Flavor Changing Neutral Higgs Bosons in a Supersymmetric Extension based on a $Q_6$ Family Symmetry

TL;DR

This paper explores a supersymmetric model with a $Q_6$ family symmetry that predicts flavor-changing neutral Higgs bosons, analyzing their effects on meson mass differences and identifying parameter ranges consistent with experimental constraints.

Contribution

It introduces a supersymmetric $Q_6$ family symmetry model that reduces Yukawa couplings and constrains FCNCs, providing predictions for heavy Higgs boson masses compatible with meson mixing data.

Findings

Heavy Higgs bosons must be heavier than ~1.5 TeV to satisfy constraints.

If the $ ext{Δ}M_K$ constraint is relaxed, Higgs bosons could be as light as ~0.4 TeV.

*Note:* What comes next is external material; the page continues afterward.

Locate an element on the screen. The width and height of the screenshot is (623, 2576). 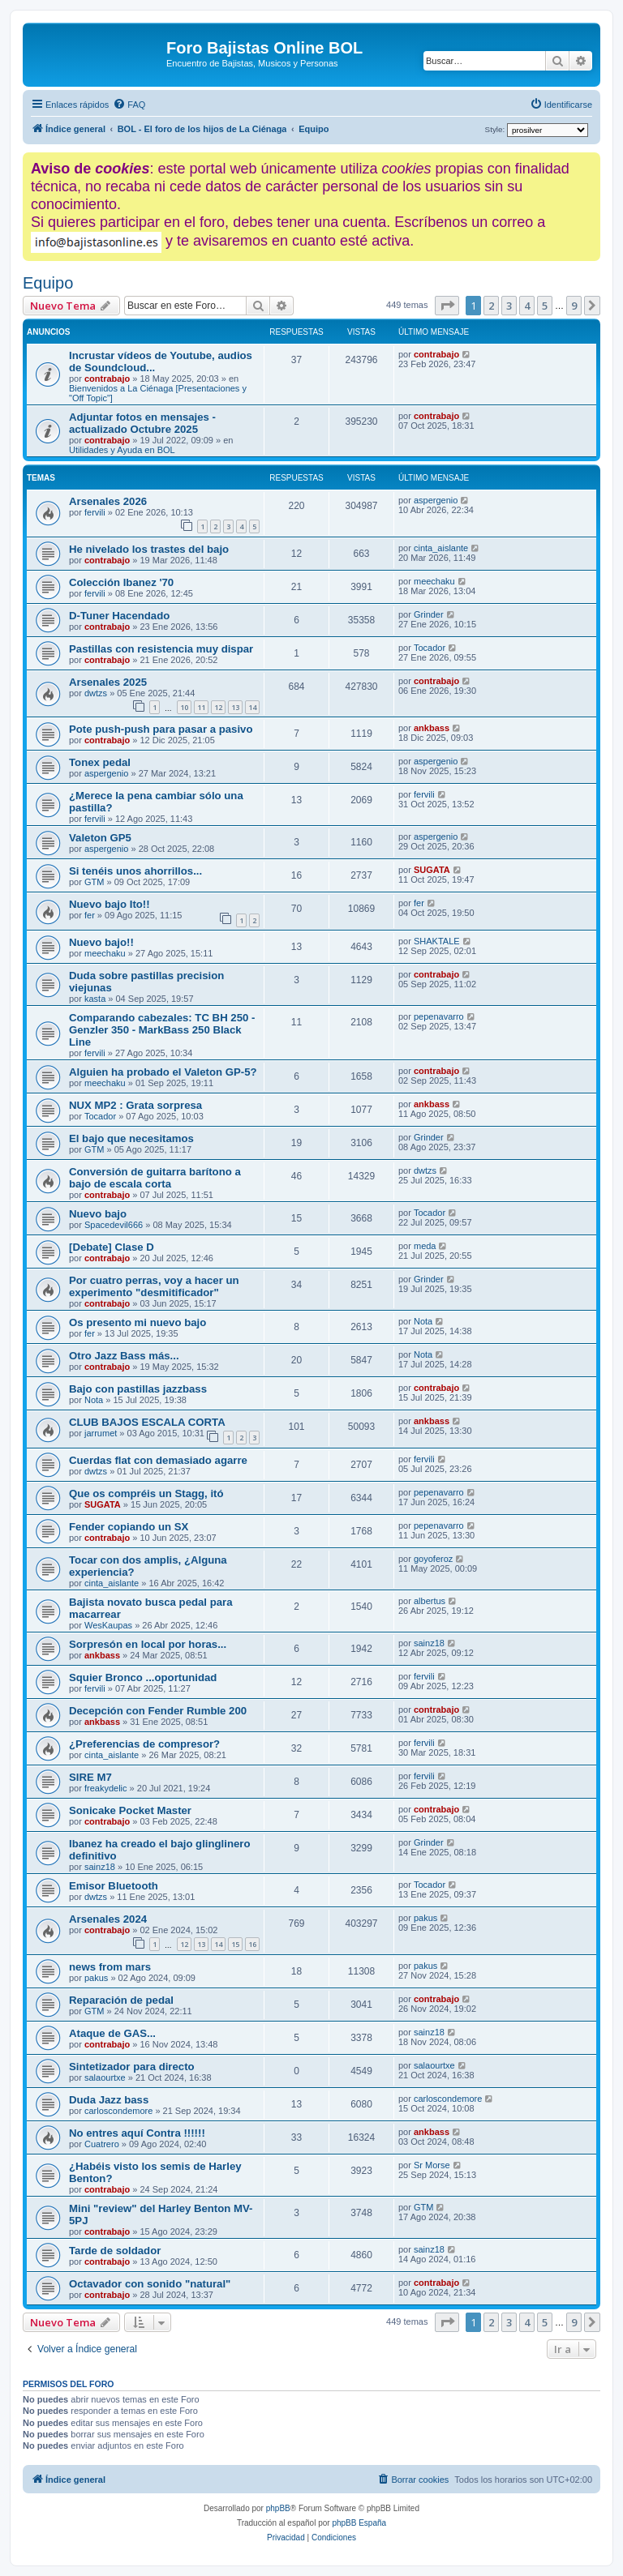
pepenavarro is located at coordinates (439, 1016).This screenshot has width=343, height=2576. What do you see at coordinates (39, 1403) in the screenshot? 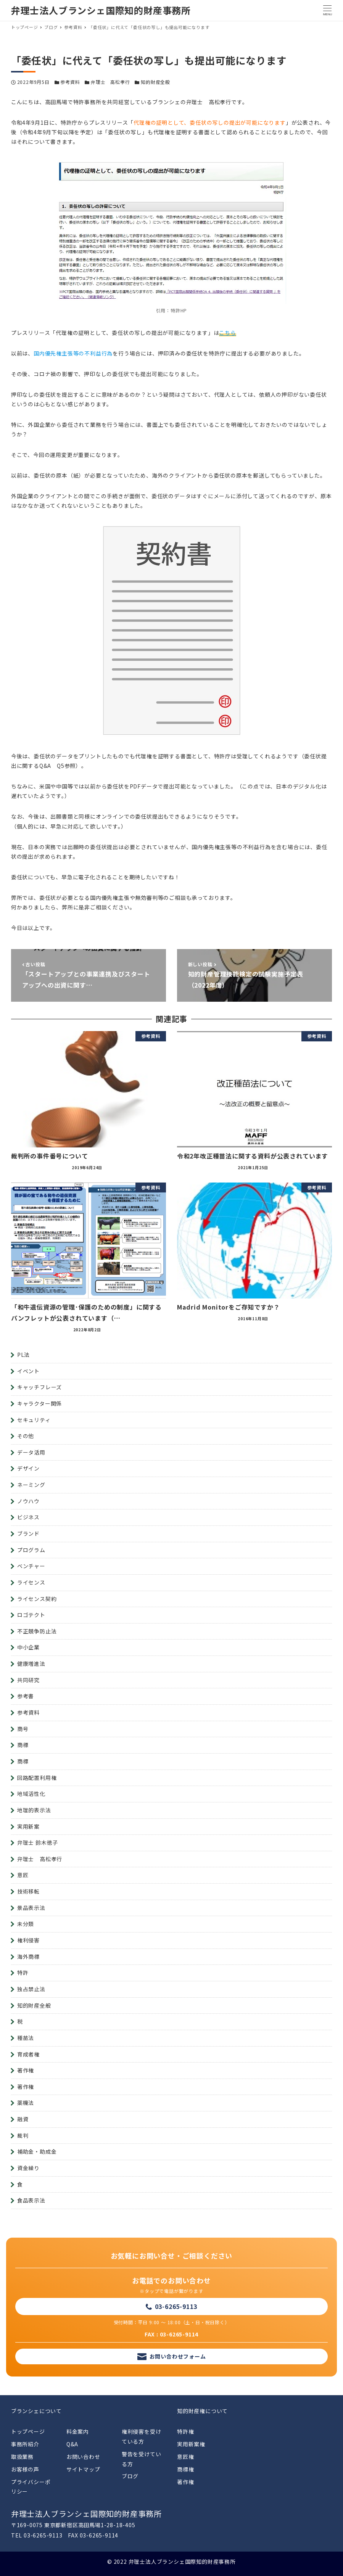
I see `キャラクター関係` at bounding box center [39, 1403].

Model predictions are within the reach of LHC experiments.

Abstract

A supersymmetric extension of the standard model based on the discrete $Q_6$ family symmetry is considered, and we investigate flavor-changing neutral current (FCNC) processes, especially those mediated by heavy flavor-changing neutral Higgs bosons. Because of the family symmetry the number of the independent Yukawa couplings is smaller than that of the observed quantities such as the Cabibbo-Kobayashi-Maskawa matrix and the quark masses, so that the FCNCs can be parametrized only by the mixing angles and masses of the Higgs fields. We focus our attention on the mass differences of the neutral $K, D$ and $B$ mesons. All the constraints including that from the ratio $\Delta M_{B_s}/\Delta M_{B_d}$ can be satisfied, if the heavy Higgs bosons are heavier than $\sim 1.5$ TeV. If the constraint from $\Delta M_K$ is slightly relaxed, the heavy Higgs bosons can be as light as $\sim 0.4$ TeV, which is within the accessible range of LHC.